我停住了要离开的脚步,想看看他葫芦里面到底卖的什么药。
“说吧,什么事。”我双手环胸,看着他。
达达利亚却不知道从哪里掏出了一份文件递给了我。
我接过来一看,居然是夏洛蒂对我的专访报道,后面几页是我在须弥发表的论文。
在里面,在文件里面,那些作为论文理论支持的符箓非常的显眼。
不知道为什么,我有了一种非常不好的预感。
我好像……知道他找我干嘛了。
果然,他示意我看最后一张纸。
我翻过去一看,那颇为眼熟的符箓,我用尽了全身的演技,才抬起头疑惑地问他:“这是什么?”
“身为璃月符箓方面的,现在仅存的专业学者,你会不认识百无禁忌箓?”他剥开了自己开朗的表象,显露出冷漠的内里来,“钟离鸢,你骗不过我,你认识它。”
“不,”我死鸭子嘴硬,“我不认识。”
我不信他能够在璃月范围内找到除了仙人之外第二个会符箓的。
不然的话,他大可以催动那张到手的百无禁忌箓,而不是复制了一堆仿制品,才堪堪解封了漩涡之魔神奥赛尔。
原本了解剧情的我以为那张百无禁忌箓是因为存放时间过久,威力减弱,所以才需要批量生产。
可是当我真正的看到这份资料的时候,我一眼就认出了这是保存完好的,威力不减的百无禁忌箓。
他果然是为了它来找我的。
他想要我帮他完全催动这份百无禁忌箓。
我冷笑了一声,转头就走:“你另寻高明吧。

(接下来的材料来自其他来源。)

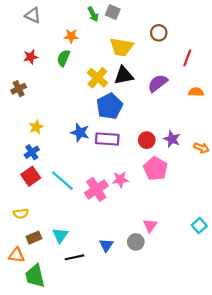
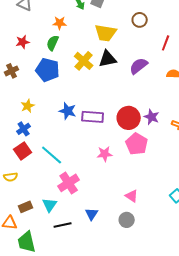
blue pentagon: (109, 106) -> (48, 70), moved, turned -30
red circle: (147, 140) -> (129, 118), size x1.5
pink cross: (96, 189) -> (69, 183), moved
yellow semicircle: (21, 214) -> (11, 177), moved
pink triangle: (150, 226) -> (132, 196), turned -32
gray circle: (136, 242) -> (127, 220), moved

”
我学习符箓,不是为了给他这样好的机会的。
谁知达达利亚一个闪身就堵住了我的去路,他那完全看不到亮光的,死寂的蓝眸看着我:“愚人众可以帮你完成任何的愿望,钟离鸢。”
愿望?
我不需要那样的东西。
在我的成长环境中,我一直是一个目的性非常强的人,愿望这种东西,远不如自己能把握住的东西来得实在。